Calvin Klein Underwear.

Kohl’s Corp. will start selling Calvin Klein men’s underwear, women’s intimates and loungewear next fall, adding to the retailer’s string of recent big-name brand introductions to its assortment.

Kohl’s Calvin Klein Underwear assortment will be in more than 600 stores and there will be an expanded selection on Kohls.com.

In 200 of the stores, the Menomonee Falls, Wisc.-based promotional department store chain is creating “elevated in-store and merchandise experiences” to spotlight the brand and its modern, minimalist aesthetic. The product launch includes several of Calvin Klein Underwear’s best-selling hero programs, including the Modern Cotton and Invisible Comfort collections. The assortment will also feature CK One underwear and loungewear.

Kohl’s has been building up its active and casual businesses with such mainstays as Nike, Under Armour, Adidas, Champion and Columbia. Recently the assortment of national brands has grown to include Lands’ End, Toms and Cole Haan, while a private-label athleisure brand, called FLX, is debuting this month. Kohl’s is also launching 2,500-square-foot Sephora shops inside 200 of its doors in the fall. Sephora at Kohl’s will be merchandised with more than 100 makeup, skin care, hair and fragrance lines.

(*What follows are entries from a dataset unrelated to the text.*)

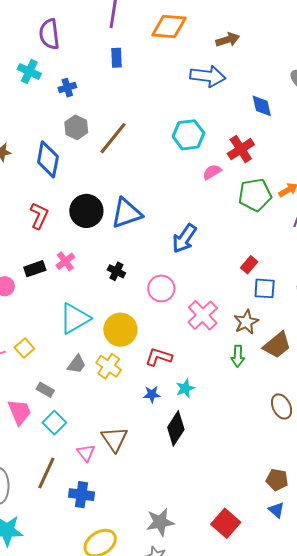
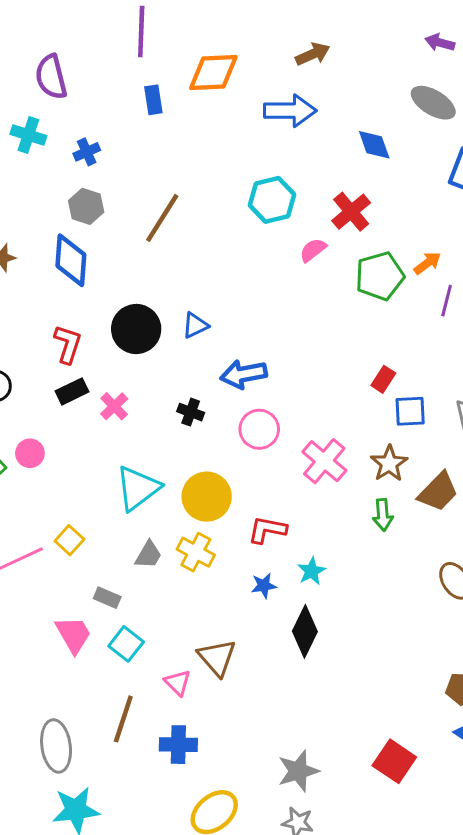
orange diamond: (169, 27) -> (213, 73), moved
gray hexagon: (76, 127) -> (86, 206), moved
blue triangle: (127, 213) -> (195, 325), size x0.6
blue arrow: (184, 238) -> (244, 374), moved, turned 52
black rectangle: (35, 269) -> (72, 391), moved

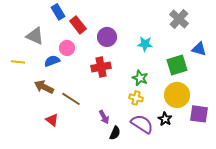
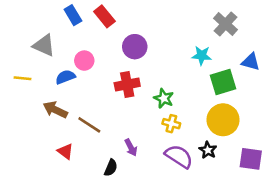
red rectangle: (78, 25) -> (104, 16), moved
cyan star: (145, 44) -> (202, 55), moved
green star: (140, 78) -> (164, 98), moved
purple square: (199, 114) -> (251, 159), moved
black semicircle: (115, 133) -> (111, 168), moved

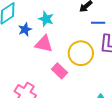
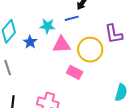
blue line: (98, 23) -> (72, 18), moved
pink triangle: (44, 44) -> (62, 45), moved

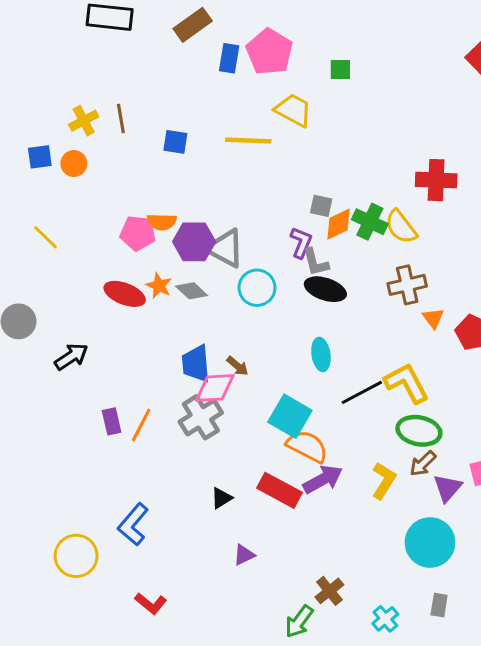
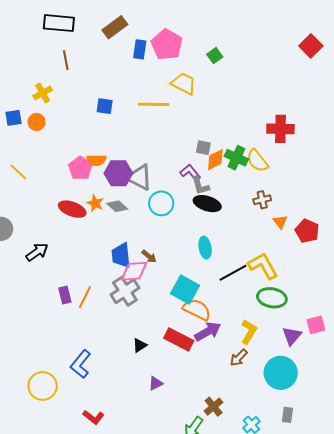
green square: (340, 70) -> (215, 56), turned -35
brown line: (121, 118) -> (66, 60), moved
pink pentagon: (138, 233) -> (80, 168), turned 30
purple L-shape: (301, 243) -> (190, 173), turned -60
brown cross: (407, 285) -> (262, 200), size x0.7
brown arrow: (423, 464) -> (239, 358), moved

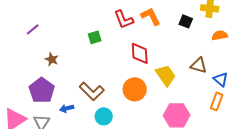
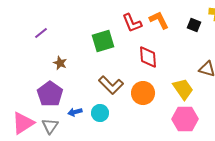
green square: (95, 37) -> (103, 41), size x1.6
yellow trapezoid: (166, 75) -> (183, 89), moved
brown L-shape: (92, 91) -> (111, 85), moved
cyan circle: (104, 116) -> (100, 113), moved

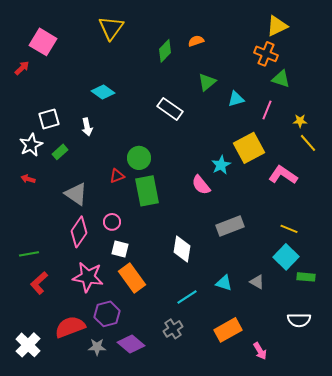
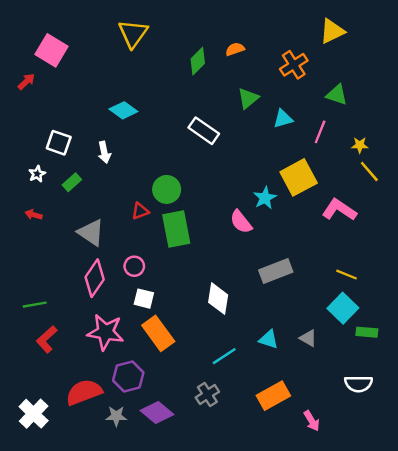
orange cross: (266, 54) -> (294, 65), moved, turned 35
white square: (49, 119) -> (59, 143), turned 35
white star: (31, 145) -> (37, 174), size x0.6

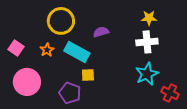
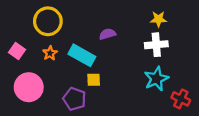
yellow circle: (61, 21) -> (48, 21), moved

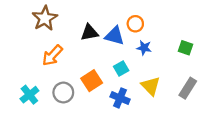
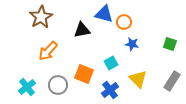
blue triangle: (115, 36) -> (104, 14), moved
orange square: (92, 81) -> (84, 74), turned -36
blue cross: (120, 98) -> (110, 90), turned 30

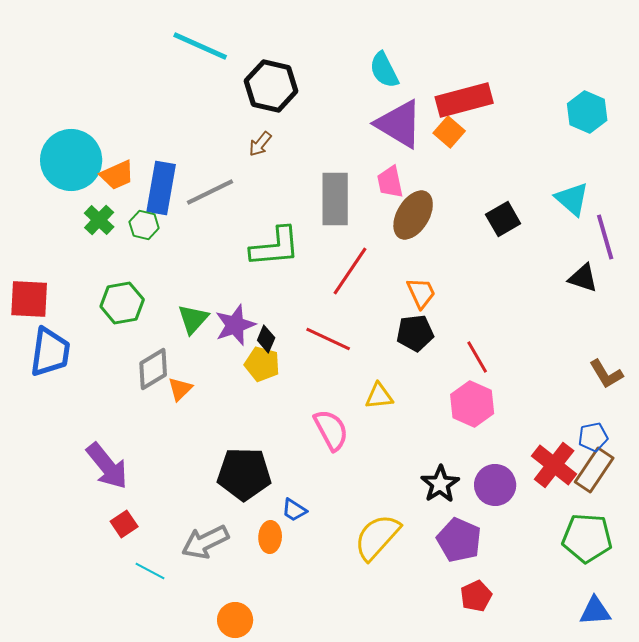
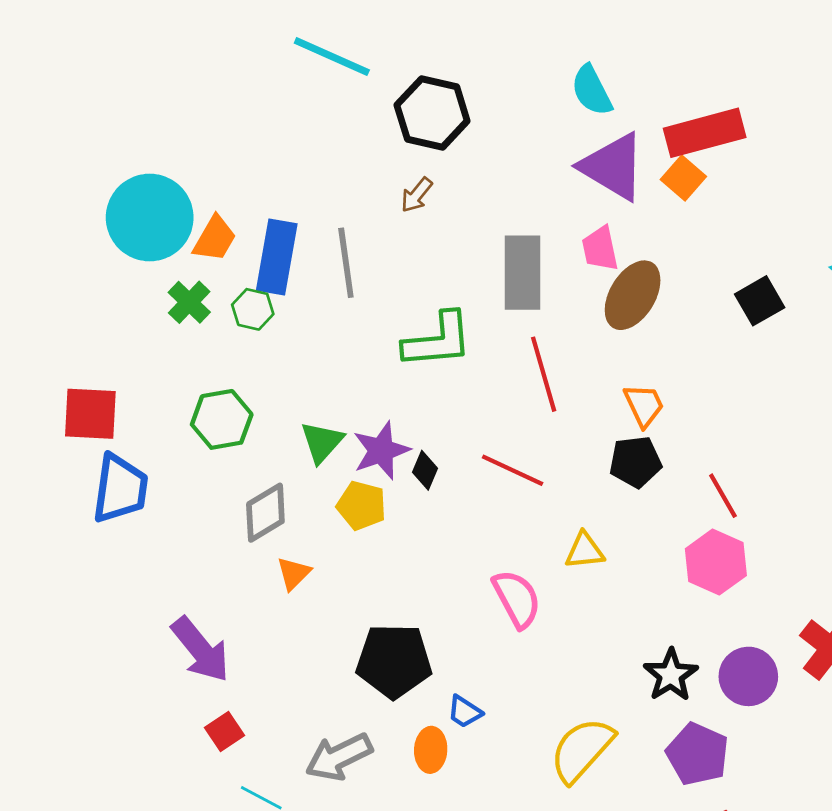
orange trapezoid: (117, 175) -> (215, 239), turned -36
gray line: (210, 192) -> (346, 263), turned -72
red line: (350, 271) -> (544, 374), turned -50
yellow pentagon: (262, 364) -> (361, 506), moved
orange triangle: (180, 389) -> (294, 573), moved

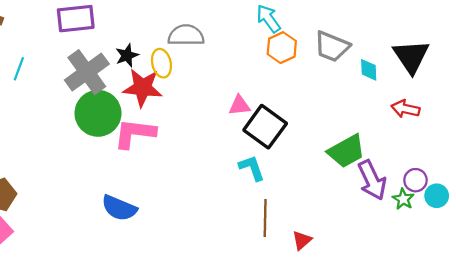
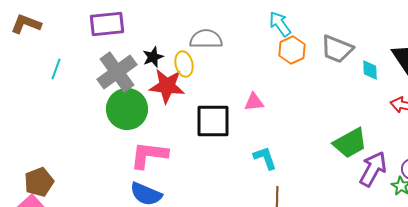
black square: (265, 127) -> (213, 121), moved, turned -36
pink L-shape: (135, 133) -> (149, 155), moved
purple arrow: (372, 180) -> (373, 169), turned -126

Kohl’s wants its active and outdoor categories to eventually represent 30 percent of the chain’s total volume, from the current approximately 20 percent. For 2019, Kohl’s reported $19.97 billion in total volume. While adding several high-profile brands, Kohl’s has also been culling underperforming ones.

The deal with the Calvin Klein brand, which is owned by PVH Corp., furthers Kohl’s drive to become a more dominant destination for active and casual apparel in the moderate price range. Kohl’s recently added Lands’ End, and for fall is adding Eddie Bauer, which is well-known for its outerwear.

“We are pleased to bring the highly recognizable Calvin Klein brand to Kohl’s customers nationwide with the addition of Calvin Klein basics, intimates and loungewear,” said Doug Howe, Kohl’s chief merchandising officer. Howe characterized Calvin Klein, which was founded in New York in 1968, as “a global lifestyle brand that exemplifies bold, inclusive ideals and an elevated aesthetic while offering unmatched quality and accessibility, which we believe will resonate with both new and loyal Kohl’s customers.”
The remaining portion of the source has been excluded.